Sorting out the mess
The data from single cell experiments can be very heterogeneous (as in this example) and may look like a mess. To structure the data, it can be sorted or grouped. Sorting uses a feature of the data that can be used to rank the individual traces. For instance, for the ridgeline plot (figure 2) the maximum response of every trace was determined. Subsequently, the plots were ordered based on the maximum response (ratio) that was observed. Any other parameter can be used to order the data, e.g. integrated response, timing of the maximum response or noise of the baseline.
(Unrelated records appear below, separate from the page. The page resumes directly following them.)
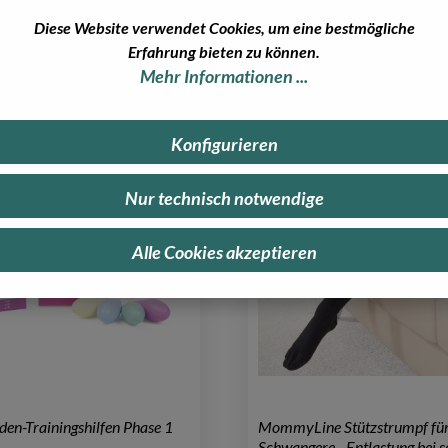
Diese Website verwendet Cookies, um eine bestmögliche
Unsere Topseller
Erfahrung bieten zu können.
Mehr Informationen ...
Konfigurieren
Nur technisch notwendige
Alle Cookies akzeptieren
en-Trainingshilfen Phase 1
MommyLine Stützstrumpf fü
Schwangere - Entlastung bei 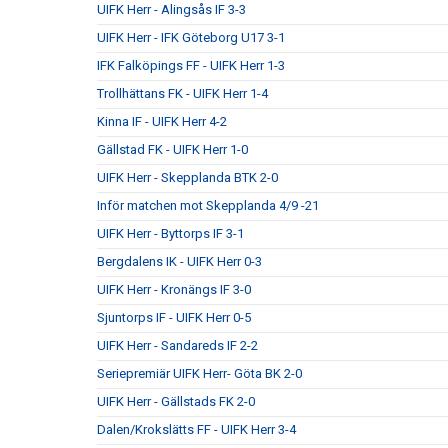
UIFK Herr - Alingsås IF 3-3
UIFK Herr - IFK Göteborg U17 3-1
IFK Falköpings FF - UIFK Herr 1-3
Trollhättans FK - UIFK Herr 1-4
Kinna IF - UIFK Herr 4-2
Gällstad FK - UIFK Herr 1-0
UIFK Herr - Skepplanda BTK 2-0
Inför matchen mot Skepplanda 4/9 -21
UIFK Herr - Byttorps IF 3-1
Bergdalens IK - UIFK Herr 0-3
UIFK Herr - Kronängs IF 3-0
Sjuntorps IF - UIFK Herr 0-5
UIFK Herr - Sandareds IF 2-2
Seriepremiär UIFK Herr- Göta BK 2-0
UIFK Herr - Gällstads FK 2-0
Dalen/Krokslätts FF - UIFK Herr 3-4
Another method to structure the data is grouping or clustering. For the data presented in the heatmap a hierarchical clustering was performed (figure 4, right), which determines the pairwise difference for each of the traces. The ouctome is an order of traces that groups similar responses together. There are many ways to cluster data and information on this topic can be found elsewhere (for instance here, here and here). In the end, the sorting or clustering of the time-lapse data may structure the data and aid interpretation. It can precede any of the visualizations shown above, but it makes most sense for ridgeline plots or heatmaps.
This blog explores several options to visualize data, but does not go into detail on how to achieve it. The code (and data) that was used to generate the graphs is available at Zenodo (http://dx.doi.org/10.5281/zenodo.2211123) and should give some idea of how to achieve the different visualizations in R/ggplot2. Alternatively, some of the plots shown in this blog (including small multiples and heatmaps) can be made with a web-based tool PlotTwist that uses R/ggplot2 but does not require coding skills. A nice feature of the web tool is that the presentation of the data (e.g. visibility of the lines and their color) can be adjusted in realtime.
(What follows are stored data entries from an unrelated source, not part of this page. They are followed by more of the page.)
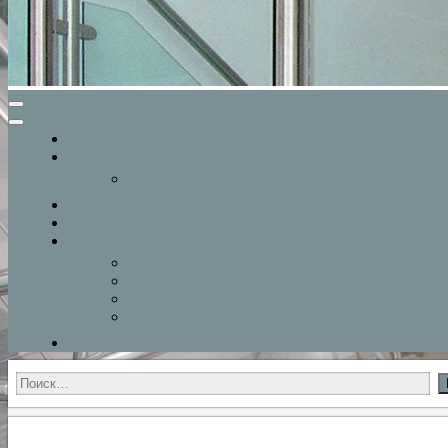
Главная
О компании
Прайслист
Новости
Портфолио
Перила из нержавеющей стали
Поручни
Перила для дома
Стойки для перил
Козырьки, навесы и укрытия для автомобилей
Контакты
Найти:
Showing all of the data is important for full appreciation of experimental results. Since cell-to-cell variability is observed in every single imaging experiment, methods to visualize the heterogeneity are needed. Here, I have highlighted several methods to visualize data from time-lapse imaging. These methods may be combined with some way of sorting or clustering of the data. Which approach works best for your data needs to be examined on a case-by-case basis and will depend on what you want to communicate. The different visualizations shown here may serve as a starting point to explore how to best visualize your data from time-lapse experiments.
One thought on “Visualizing the heterogeneity of single cell data from time-lapse imaging”
Nice work, Joachim.
apart from uploading all results to a repository, we had not come up with better visualizations of variability. Variability is often thought off as a nuisance, but in fact it is real biology and we need to know it in order to advance.